Sunda memang banyak cerita keluarga, Kabayan Iteung dan Abah
misalnya, suatu hari Abah pergi ke sawah, sesampainya di sawah Abah
kaget campur bahagia melihat menantunya Kabayan sudah lebih dulu ada di
sawah, Abah pun menyapanya dengan pelan menanyakan "Kabayan keur naon?"
dia menjawab " keur nguseup Tutu Bah " Kabayan lagi mancing Siput sawah,
abah heran Siput kan mustahil bisa dipancing, lalu penasaran Nanyang
lagi "Kunaon di useupan?" jawabnya " Sieun atuda jero sawahna katingali
langitna oge" Kabayan berfikir dan merasakan sawah itu dalam sekali
sehingga langit pun kelihatan sehingga Kabayan takut untuk turun ke
tengah sawah, mendengar jawaban seperti itu Abah jengkel sekali di
dorongnya sehingga Kabayan jatuh ke tengah sawah, kemudian dia ngomong
"el da deet ketang" Kabayan kaget tapi senyum senyum ternyata sawah itu
dangkal, kemudian Kabayan memungut siput siput itu.

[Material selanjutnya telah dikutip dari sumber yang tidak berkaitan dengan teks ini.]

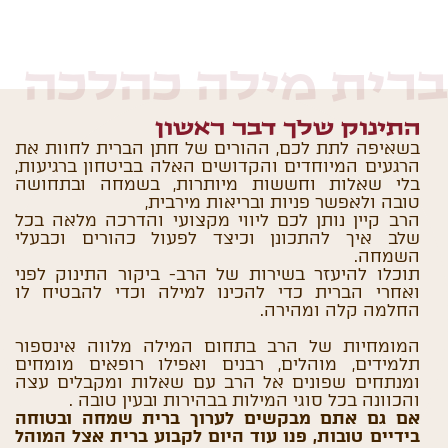
ברית מילה כהלכה
התינוק שלך דבר ראשון
בשאיפה לתת לכם, ההורים של חתן הברית לחוות את
הרגעים המיוחדים והקדושים האלה בביטחון ברגיעות,
בלי שאלות וחששות מיותרות, בשמחה ובתחושה
טובה ולאפשר פניות ובריאות מירבית,
הרב קיין נותן לכם ליווי מקצועי והדרכה מלאה בכל
שלב איך להתכונן וכיצד לפעול כהורים וכבעלי
השמחה.
תוכלו להיעזר בשירות של הרב- ביקור התינוק לפני
ואחרי הברית כדי להכינו למילה וכדי להבטיח לו
החלמה קלה ומהירה.
המומחיות של הרב בתחום המילה מלווה אינספור
תלמידים, מוהלים, רבנים ואפילו רופאים מומחים
ומנתחים שפונים אל הרב עם שאלות ומקבלים עצה
והכוונה בכל סוגי המילות בבהירות ובעין טובה .
אם גם אתם מבקשים לערוך ברית שמחה ובטוחה
בידיים טובות, פנו עוד היום לקבוע ברית אצל המוהל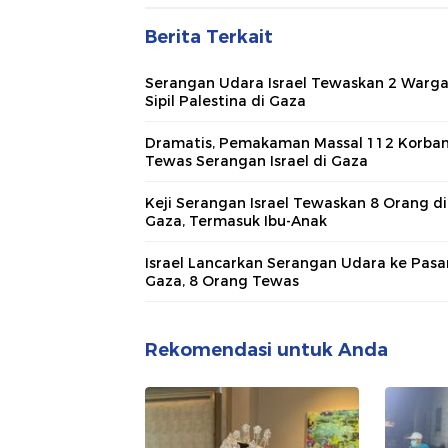
Berita Terkait
Serangan Udara Israel Tewaskan 2 Warg
Sipil Palestina di Gaza
Dramatis, Pemakaman Massal 112 Korba
Tewas Serangan Israel di Gaza
Keji Serangan Israel Tewaskan 8 Orang di
Gaza, Termasuk Ibu-Anak
Israel Lancarkan Serangan Udara ke Pasar
Gaza, 8 Orang Tewas
Rekomendasi untuk Anda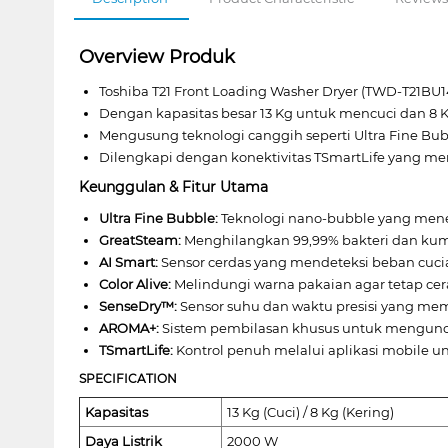
Overview Produk
Toshiba T21 Front Loading Washer Dryer (TWD-T21BU
Dengan kapasitas besar 13 Kg untuk mencuci dan 8 
Mengusung teknologi canggih seperti Ultra Fine Bubbl
Dilengkapi dengan konektivitas TSmartLife yang 
Keunggulan & Fitur Utama
Ultra Fine Bubble:
Teknologi nano-bubble yang men
GreatSteam:
Menghilangkan 99,99% bakteri dan kum
AI Smart:
Sensor cerdas yang mendeteksi beban cuci
Color Alive:
Melindungi warna pakaian agar tetap cer
SenseDry™:
Sensor suhu dan waktu presisi yang mema
AROMA+:
Sistem pembilasan khusus untuk mengunci
TSmartLife:
Kontrol penuh melalui aplikasi mobile un
SPECIFICATION
Kapasitas
13 Kg (Cuci) / 8 Kg (Kering)
Daya Listrik
2000 W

Cerita sunda ini mengandung filosufi cukup mendasar bagi kita semua
terutama dalam kehidupan sehari hari, semisal kita yang bukan hanya tau
baik dan buruk bahkan ingin melakukan yang baik menanggalkan yang buruk,
tapi kenapa kita tak pernah bisa melakukannya.Kabayan tau Siput itu enak kandungan gizinya tinggi, dia pun ingin mendapatkan siput siput itu untuk di makan tapi, Kabayan tidak bisa mendapatkannya karena dia ter halang oleh pikiran dan perasaannya, justru ketika di dorong mertua dipaksa untuk turun, ternyaman sawah itu tidak seperti yang dalam pikiran dan perasaannya malahan dia dengan mudah mendapatkan siput siput itu karena tidak lagi di pancing.
Alloh menjamin " Haq itu dari Tuhan kamu, jangan lah kamu menjadi orang orang yang ragu " maka ketika kita melakukan Haq dan kebenaran janganlah ragu untuk melaksanakan, mengeluarkan sodaqoh jangan berpikir untung dan rugi, puasa jangan memikirkan haus dan lapar, sholat jangan mengulurulurkannya, intinya pertimbangan pikiran dan perasaan yang menunda nunda melaksanakan perintah Alloh jangan di ladeni.
Istiqomah lah dalam melaksanakan perintah Alloh.